WHAT IS NEEDED |
Output the lines of the listing below exactly, starting at the line containing "так, чтобы режим" and stopping after the last line, with any pictures dropped.
——
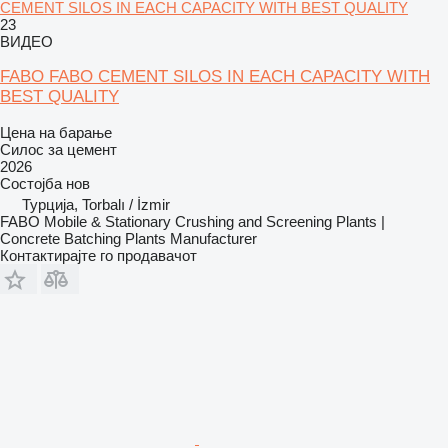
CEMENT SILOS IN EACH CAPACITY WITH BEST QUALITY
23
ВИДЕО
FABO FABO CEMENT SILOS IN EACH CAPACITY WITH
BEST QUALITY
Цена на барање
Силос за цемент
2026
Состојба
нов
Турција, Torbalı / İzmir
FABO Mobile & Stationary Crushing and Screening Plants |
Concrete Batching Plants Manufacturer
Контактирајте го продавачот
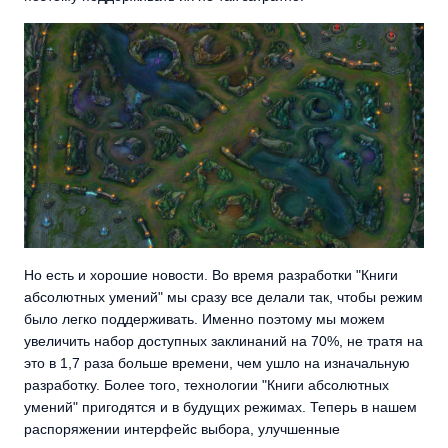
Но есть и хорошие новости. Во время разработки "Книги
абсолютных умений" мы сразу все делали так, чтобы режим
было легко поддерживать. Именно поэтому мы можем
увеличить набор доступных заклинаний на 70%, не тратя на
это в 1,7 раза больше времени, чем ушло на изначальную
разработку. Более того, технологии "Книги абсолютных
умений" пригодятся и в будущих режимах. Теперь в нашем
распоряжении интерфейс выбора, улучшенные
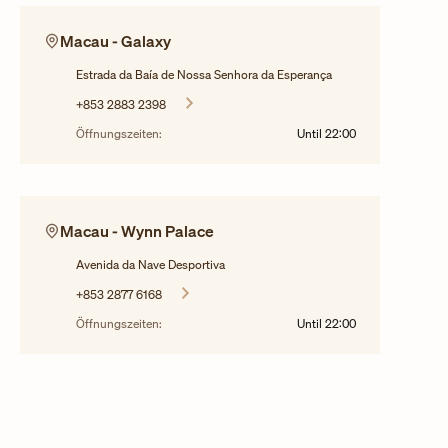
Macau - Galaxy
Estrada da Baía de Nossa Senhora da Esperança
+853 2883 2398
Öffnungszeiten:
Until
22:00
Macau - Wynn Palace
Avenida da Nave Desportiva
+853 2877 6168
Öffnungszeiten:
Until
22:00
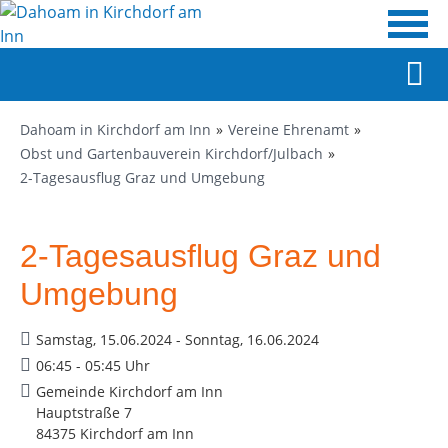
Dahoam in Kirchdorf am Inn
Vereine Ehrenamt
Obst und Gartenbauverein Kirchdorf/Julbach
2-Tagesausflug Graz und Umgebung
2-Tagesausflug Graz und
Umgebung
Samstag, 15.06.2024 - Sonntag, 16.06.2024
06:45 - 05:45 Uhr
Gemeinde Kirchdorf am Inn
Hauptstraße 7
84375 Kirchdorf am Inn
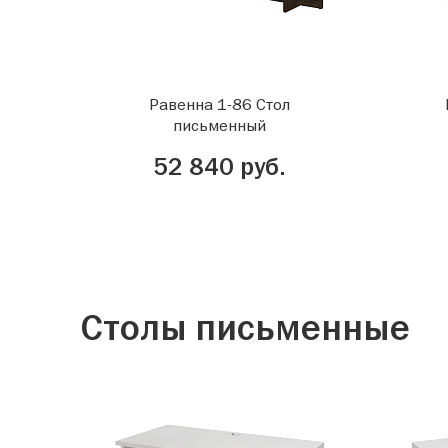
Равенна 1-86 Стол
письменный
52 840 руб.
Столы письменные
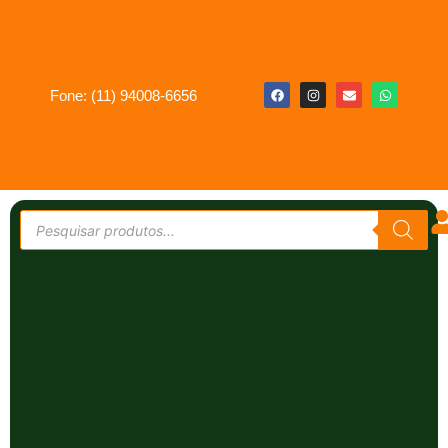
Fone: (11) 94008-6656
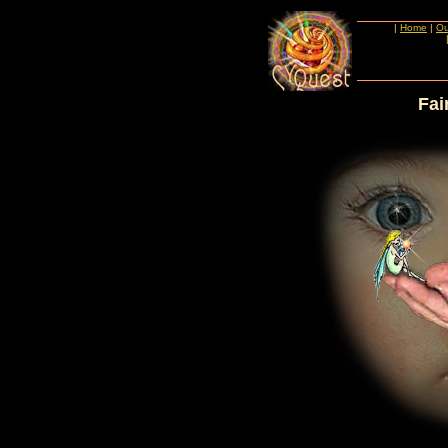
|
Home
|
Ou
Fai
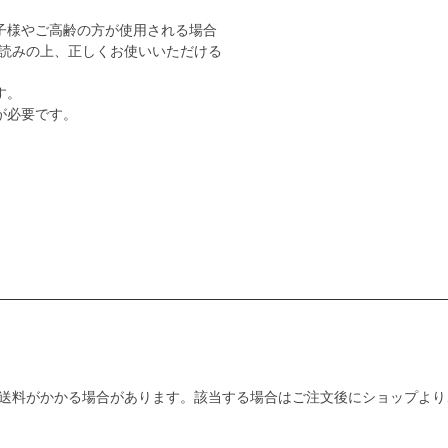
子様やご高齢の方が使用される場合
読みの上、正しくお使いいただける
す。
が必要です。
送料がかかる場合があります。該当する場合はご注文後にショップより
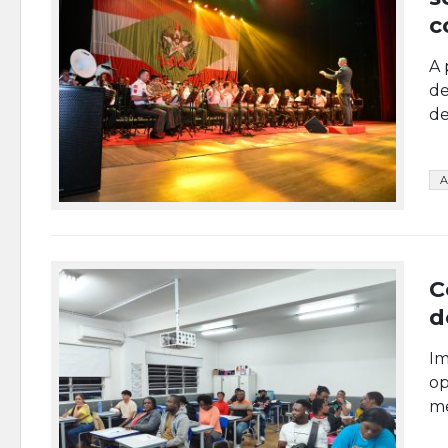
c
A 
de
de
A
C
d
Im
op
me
——
RESULT |
абсолютных умений" мы сразу все делали так, чтобы режим
было легко поддерживать. Именно поэтому мы можем
увеличить набор доступных заклинаний на 70%, не тратя на
это в 1,7 раза больше времени, чем ушло на изначальную
разработку. Более того, технологии "Книги абсолютных
умений" пригодятся и в будущих режимах. Теперь в нашем
распоряжении интерфейс выбора, улучшенные
Macau - Galaxy
Estrada da Baía de Nossa Senhora da Esperança
+853 2883 2398
Öffnungszeiten:
Until
22:00
Macau - Wynn Palace
Avenida da Nave Desportiva
+853 2877 6168
Öffnungszeiten:
Until
22:00
Dahoam in Kirchdorf am Inn
Vereine Ehrenamt
Obst und Gartenbauverein Kirchdorf/Julbach
2-Tagesausflug Graz und Umgebung
2-Tagesausflug Graz und
Umgebung
Samstag, 15.06.2024 - Sonntag, 16.06.2024
06:45 - 05:45 Uhr
Gemeinde Kirchdorf am Inn
Hauptstraße 7
84375 Kirchdorf am Inn
Равенна 1-86 Стол
письменный
52 840 руб.
Столы письменные
Fone: (11) 94008-6656
|
Home
|
Ou
Fai
子様やご高齢の方が使用される場合
読みの上、正しくお使いいただける
す。
が必要です。
送料がかかる場合があります。該当する場合はご注文後にショップより
c
A 
de
de
A
C
d
Im
op
me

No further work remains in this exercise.